> **TASK GOAL**:
Look for the word "Kiềm" in the entries and copy every line where it shows up.

> **Source data**:

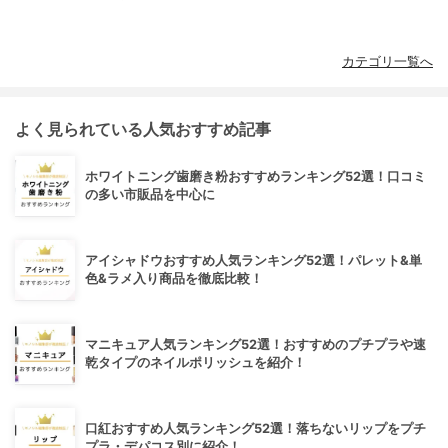
カテゴリ一覧へ
よく見られている人気おすすめ記事
ホワイトニング歯磨き粉おすすめランキング52選！口コミ
の多い市販品を中心に
アイシャドウおすすめ人気ランキング52選！パレット&単
色&ラメ入り商品を徹底比較！
マニキュア人気ランキング52選！おすすめのプチプラや速
乾タイプのネイルポリッシュを紹介！
口紅おすすめ人気ランキング52選！落ちないリップをプチ
プラ・デパコス別に紹介！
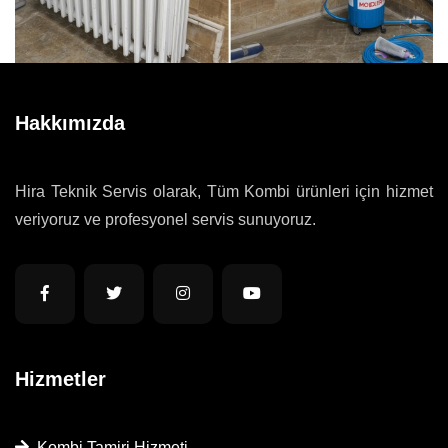
Hakkımızda
Hira Teknik Servis olarak, Tüm Kombi ürünleri için hizmet
veriyoruz ve profesyonel servis sunuyoruz.
Hizmetler
Kombi Tamiri Hizmeti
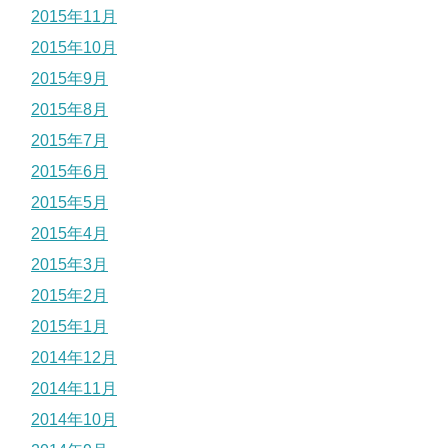
2015年11月
2015年10月
2015年9月
2015年8月
2015年7月
2015年6月
2015年5月
2015年4月
2015年3月
2015年2月
2015年1月
2014年12月
2014年11月
2014年10月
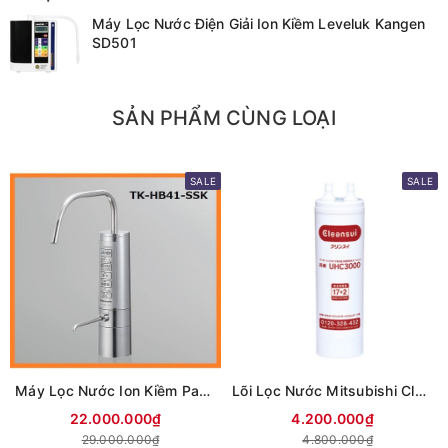
Máy Lọc Nước Điện Giải Ion Kiềm Leveluk Kangen
SD501
SẢN PHẨM CÙNG LOẠI
SALE
SALE
Máy Lọc Nước Ion Kiềm Panasonic TK-HB41 New
Lõi Lọc Nước Mitsubishi Cleansui UHC3000
22.000.000₫
4.200.000₫
29.000.000₫
4.800.000₫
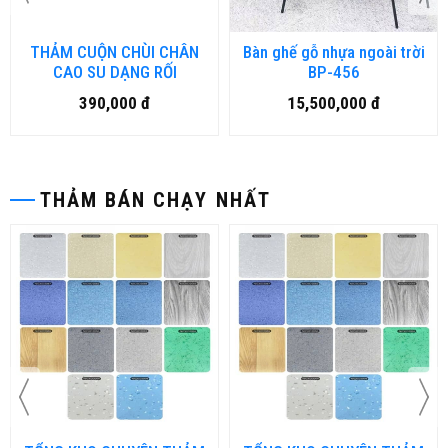
THẢM CUỘN CHÙI CHÂN
Bàn ghế gỗ nhựa ngoài trời
CAO SU DẠNG RỐI
BP-456
390,000 đ
15,500,000 đ
THẢM BÁN CHẠY NHẤT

> **PROBLEM SOLUTION**:
Máy Lọc Nước Điện Giải Ion Kiềm Leveluk Kangen
Máy Lọc Nước Ion Kiềm Panasonic TK-HB41 New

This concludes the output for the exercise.